All I am saying is Alabama is taking advantage of a the SEC's minimal 9 P5 opponent rule and the committee's reluctance to punish them for it. Smart play by Saban, no reason to change it. But it does give them a huge advantage to get in.

My point is also valid on the P12. They basically sent Washington, Stanford, and USC into double traps, and each got snared. Had one of them survived, especially Washington, they might have gotten a bid. That was a self inflicted wound. The SEC by comparison let's schools take a bye or an FCS opponent the week before their rivalry game. Again smart, but not an even playing field with the other conferences.

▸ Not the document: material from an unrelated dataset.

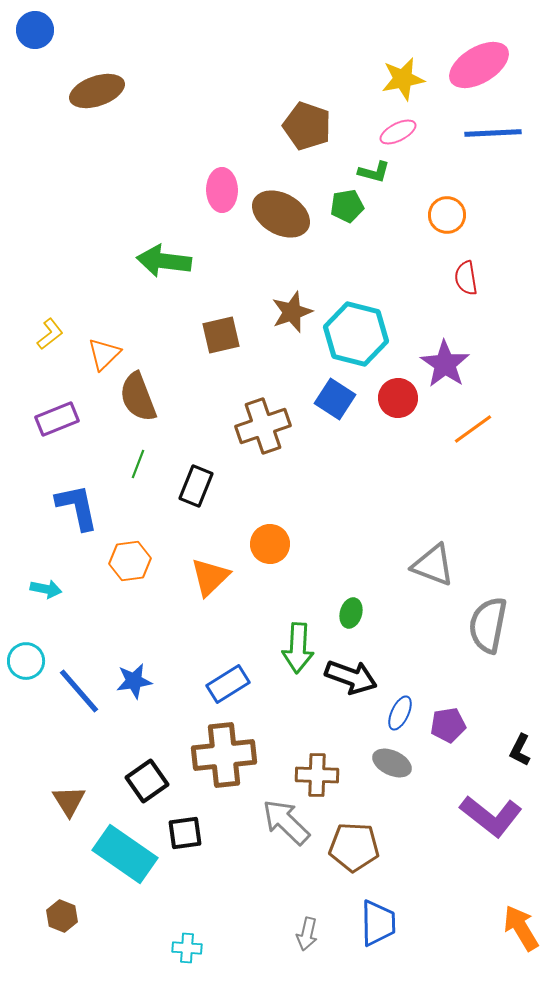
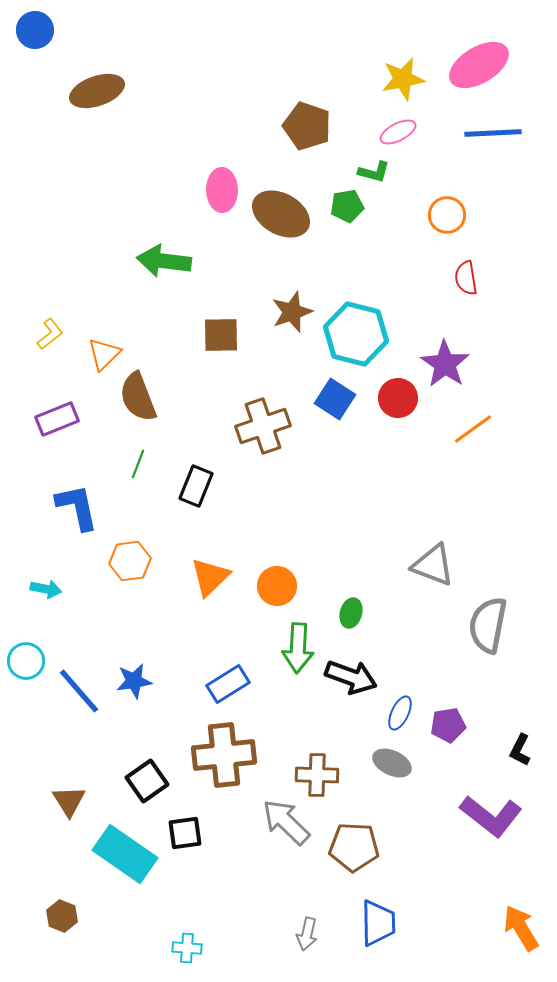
brown square at (221, 335): rotated 12 degrees clockwise
orange circle at (270, 544): moved 7 px right, 42 px down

The committee broke the seal on the no CCG with tOSU last year. And SEC East teams, save UT, do play 9 P5 games with the OOC games versus the ACC.

So did Auburn (Clemson), Alabama (Florida State), Arkansas (TCU) Texas A&M (UCLA), L.S.U. (B.Y.U.* and Syracuse), Ole Miss (California), and Mississippi State (B.Y.U.*)

* The SEC considers B.Y.U. to be a P5 quality opponent.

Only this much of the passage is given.